If a nationwide rail strike takes place this month, the Alaska Railroad will keep moving, but tie-ups in the Lower 48 could disrupt cargo that comes to Alaska from Seattle and Tacoma, officials said this week.
Several unions are planning a strike that could begin as soon as Dec. 9 after the failure of contract negotiations between those unions and the nation’s largest railroads.
The biggest sticking point is the issue of health and personal leave. Unions say workers have been forced to work grueling schedules due to short-staffing and policies that prevent workers from taking leave to address health issues and personal problems.
President Joe Biden negotiated a compromise deal to avoid a strike in September, but workers at four of the 12 unions involved in the negotiations voted down the proposal. Those four unions represent a majority of workers in the 12 groups.
Now, the strike is looming again, and Biden is urging Congress to pass legislation that would force workers and rail companies to accept a strike-averting deal.
Rep. Mary Peltola, D-Alaska, said on Tuesday that she will not vote for the legislation in its present form.
“I just don’t think it’s right or fair to expect workers to go to work sick as a dog without being able to have a few days to recover,” she said in an interview with NBC News.
Railroads carry 28% of America’s freight, according to pre-pandemic figures published by the Federal Railroad Administration. While most Christmas gifts are already on shelves, any disruptions to that freight traffic could lead to shortages of some products.

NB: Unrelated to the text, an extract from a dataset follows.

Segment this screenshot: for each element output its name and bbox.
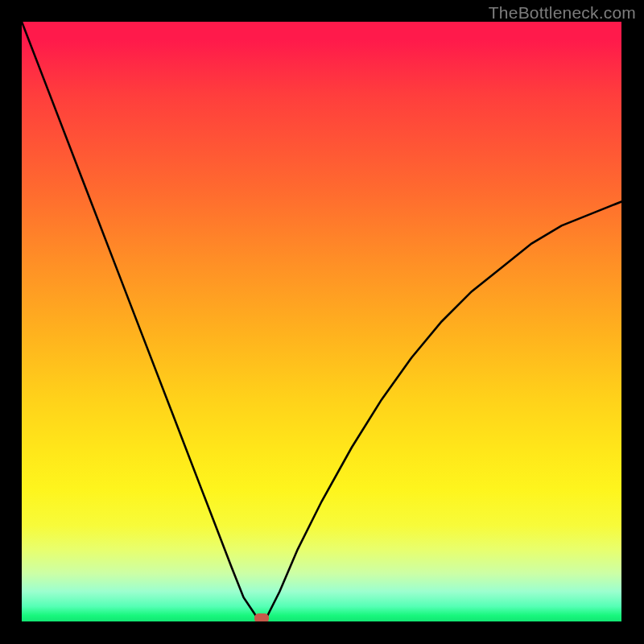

Asked whether a strike could cause catastrophic damage to the national economy, Peltola said, “I think it could also cause a catastrophic damage to the nation’s economy if we’re expecting a whole sector of employees to go to work sick,” she said.
Alaska’s two U.S. senators have yet to take a public position on the strike-averting legislation.
Here in Alaska, 68% of employees at the state-owned Alaska Railroad are unionized, but those unions aren’t part of the current labor struggle, said Christy Terry, the railroad’s director of external affairs.
“The strike will not affect our service within Alaska,” she said in an email.
“The only impact we will encounter, due to the strike, will be with railcars that originate in the Lower 48 and are interchanged to us in Seattle,” she said.
Though the Alaska Railroad isn’t directly connected to the Lower 48, it does operate a rail-marine barge service that takes railcars from Seattle to Whittier and back.
In 2021, that barge accounted for 8.7% of all railcars moved on the railroad, but the service solely carries heavy industrial goods, not things bound for store shelves, Terry said.
“Yes, there would be an impact if there was a service disruption, but solely (on) commercial goods. Those would be along the lines of mining, oilfield, construction, etc.” she said.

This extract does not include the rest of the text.